Head of Research & Chief Economist PT Mirae Asset Sekuritas Indonesia, Rully Arya Wisnubroto, mengatakan IHSG sempat terkoreksi dan ditutup di bawah level 7.000, mencerminkan kekuasaan sentimen risk-off.
“Pelemahan IHSG nan sempat turun di bawah 7.000, berbarengan dengan rupiah nan memperkuat di atas 17.000, mencerminkan meningkatnya sentimen risk-off di pasar domestik. Dalam kondisi ini, ruang stabilisasi menjadi semakin terbatas, terutama di tengah tekanan eksternal nan tetap tinggi,” ujar Rully, Selasa (7/4/2026).
Rully menambahkan, pergerakan rupiah di atas level tersebut, di tengah indeks dolar nan relatif stabil, mengindikasikan Bank Indonesia mulai memberi ruang penyesuaian lebih besar setelah periode intervensi nan cukup agresif.
“Dengan IHSG nan telah terkoreksi hingga 6.917 dan rupiah di atas 17.000, kami memandang tekanan pasar tetap berpotensi berlanjut, terutama jika arus keluar biaya asing meningkat ke kisaran Rp500 miliar–Rp1 triliun per hari dalam jangka pendek,” ungkapnya.

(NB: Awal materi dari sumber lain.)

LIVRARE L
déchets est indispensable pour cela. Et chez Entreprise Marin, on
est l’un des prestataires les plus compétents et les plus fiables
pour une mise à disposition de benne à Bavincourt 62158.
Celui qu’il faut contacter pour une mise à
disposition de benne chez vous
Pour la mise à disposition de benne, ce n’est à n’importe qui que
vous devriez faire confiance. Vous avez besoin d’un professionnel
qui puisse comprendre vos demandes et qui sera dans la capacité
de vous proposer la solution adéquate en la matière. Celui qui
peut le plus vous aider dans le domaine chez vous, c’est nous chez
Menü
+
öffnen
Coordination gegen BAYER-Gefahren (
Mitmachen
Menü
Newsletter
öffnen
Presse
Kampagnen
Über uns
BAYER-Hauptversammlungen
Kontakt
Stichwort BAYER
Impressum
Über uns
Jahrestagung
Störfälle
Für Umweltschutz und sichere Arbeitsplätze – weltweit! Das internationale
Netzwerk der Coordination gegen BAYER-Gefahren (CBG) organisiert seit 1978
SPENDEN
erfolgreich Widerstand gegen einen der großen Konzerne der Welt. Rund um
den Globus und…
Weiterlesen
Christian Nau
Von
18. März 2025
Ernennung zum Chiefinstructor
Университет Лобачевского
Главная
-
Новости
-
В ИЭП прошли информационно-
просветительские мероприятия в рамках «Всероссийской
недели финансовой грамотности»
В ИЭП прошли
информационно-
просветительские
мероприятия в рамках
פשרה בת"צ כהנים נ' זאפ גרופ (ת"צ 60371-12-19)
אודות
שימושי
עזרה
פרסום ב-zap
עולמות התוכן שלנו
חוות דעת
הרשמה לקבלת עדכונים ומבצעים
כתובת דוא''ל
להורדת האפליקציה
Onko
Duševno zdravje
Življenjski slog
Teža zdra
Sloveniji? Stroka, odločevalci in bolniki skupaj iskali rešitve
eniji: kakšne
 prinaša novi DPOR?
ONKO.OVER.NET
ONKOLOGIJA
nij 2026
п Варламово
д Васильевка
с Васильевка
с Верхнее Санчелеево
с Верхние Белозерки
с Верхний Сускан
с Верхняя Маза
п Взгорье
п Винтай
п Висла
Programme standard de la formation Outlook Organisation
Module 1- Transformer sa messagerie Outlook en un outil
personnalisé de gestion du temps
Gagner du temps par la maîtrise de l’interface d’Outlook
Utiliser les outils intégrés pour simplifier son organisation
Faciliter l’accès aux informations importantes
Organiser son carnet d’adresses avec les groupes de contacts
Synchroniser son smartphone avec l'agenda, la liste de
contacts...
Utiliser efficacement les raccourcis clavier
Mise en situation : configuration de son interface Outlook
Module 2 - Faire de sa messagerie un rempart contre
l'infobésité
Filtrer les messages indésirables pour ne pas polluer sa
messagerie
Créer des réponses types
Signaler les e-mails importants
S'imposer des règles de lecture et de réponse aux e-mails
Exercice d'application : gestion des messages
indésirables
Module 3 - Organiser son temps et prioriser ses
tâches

Ke depan, tekanan diperkirakan tetap bersambung seiring eskalasi geopolitik dan kenaikan nilai minyak, nan umumnya menekan mata duit negara net importir seperti Indonesia.
Di sisi fiskal, kebijakan pemerintah menahan nilai BBM untuk menjaga daya beli turut mendorong defisit APBN hingga Maret 2026 mencapai Rp240,1 triliun alias 0,9 persen PDB, meningkat dari 0,4 persen pada periode nan sama tahun sebelumnya.

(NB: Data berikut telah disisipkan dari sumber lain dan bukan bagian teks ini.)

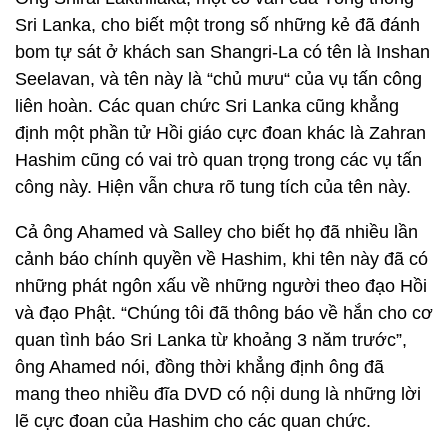
Sri Lanka, cho biết một trong số những kẻ đã đánh
bom tự sát ở khách san Shangri-La có tên là Inshan
Seelavan, và tên này là “chủ mưu“ của vụ tấn công
liên hoàn. Các quan chức Sri Lanka cũng khẳng
định một phần tử Hồi giáo cực đoan khác là Zahran
Hashim cũng có vai trò quan trọng trong các vụ tấn
công này. Hiện vẫn chưa rõ tung tích của tên này.
Cả ông Ahamed và Salley cho biết họ đã nhiều lần
cảnh báo chính quyền về Hashim, khi tên này đã có
những phát ngôn xấu về những người theo đạo Hồi
và đạo Phật. “Chúng tôi đã thông báo về hắn cho cơ
quan tình báo Sri Lanka từ khoảng 3 năm trước”,
ông Ahamed nói, đồng thời khẳng định ông đã
mang theo nhiều đĩa DVD có nội dung là những lời
lẽ cực đoan của Hashim cho các quan chức.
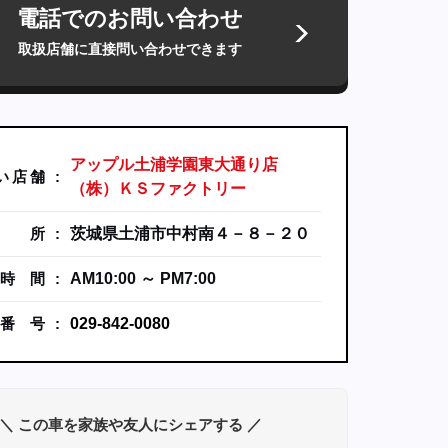
電話でのお問い合わせ
取扱店舗に直接問い合わせできます
アップル土浦学園東大通り店
い
店
舗
（株）ＫＳファクトリー
所
茨城県土浦市中村南４－８－２０
時
間
AM10:00 ～ PM7:00
番
号
029-842-0080
＼ この車を家族や友人にシェアする ／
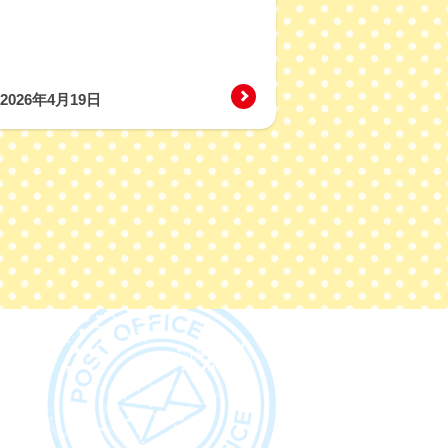
の体験レポートを掲載しまし
2026年4月19日
催について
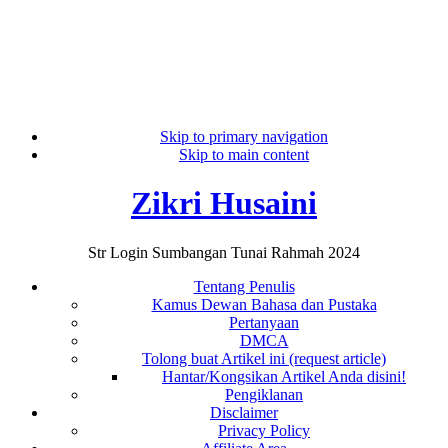
Skip to primary navigation
Skip to main content
Zikri Husaini
Str Login Sumbangan Tunai Rahmah 2024
Tentang Penulis
Kamus Dewan Bahasa dan Pustaka
Pertanyaan
DMCA
Tolong buat Artikel ini (request article)
Hantar/Kongsikan Artikel Anda disini!
Pengiklanan
Disclaimer
Privacy Policy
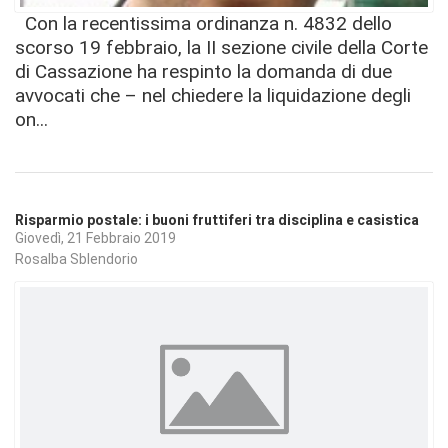
Con la recentissima ordinanza n. 4832 dello
scorso 19 febbraio, la II sezione civile della Corte
di Cassazione ha respinto la domanda di due
avvocati che – nel chiedere la liquidazione degli
on...
Risparmio postale: i buoni fruttiferi tra disciplina e casistica
Giovedì, 21 Febbraio 2019
Rosalba Sblendorio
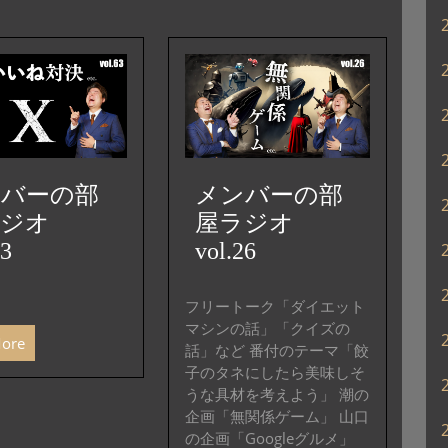
上
下
矢
印
キ
ー
を
使
っ
ンバーの部
メンバーの部
て
ラジオ
屋ラジオ
く
63
vol.26
だ
さ
い。
フリートーク「ダイエット
マシンの話」「クイズの
More
話」など 番付のテーマ「餃
子のタネにしたら美味しそ
うな具材を考えよう」 潮の
企画「無関係ゲーム」 山口
の企画「Googleグルメ」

“Upaya menjaga stabilitas tetap penting, namun konsekuensinya adalah meningkatnya tekanan terhadap fiskal dan persediaan devisa,” kata Rully.
IHSG ditutup di level 6.989,43 alias turun 0,53 persen, sementara rupiah berada di Rp17.035 per dolar AS. Investor asing tetap mencatatkan net sell sebesar Rp623 miliar, mencerminkan tekanan pasar nan tinggi di tengah dinamika global.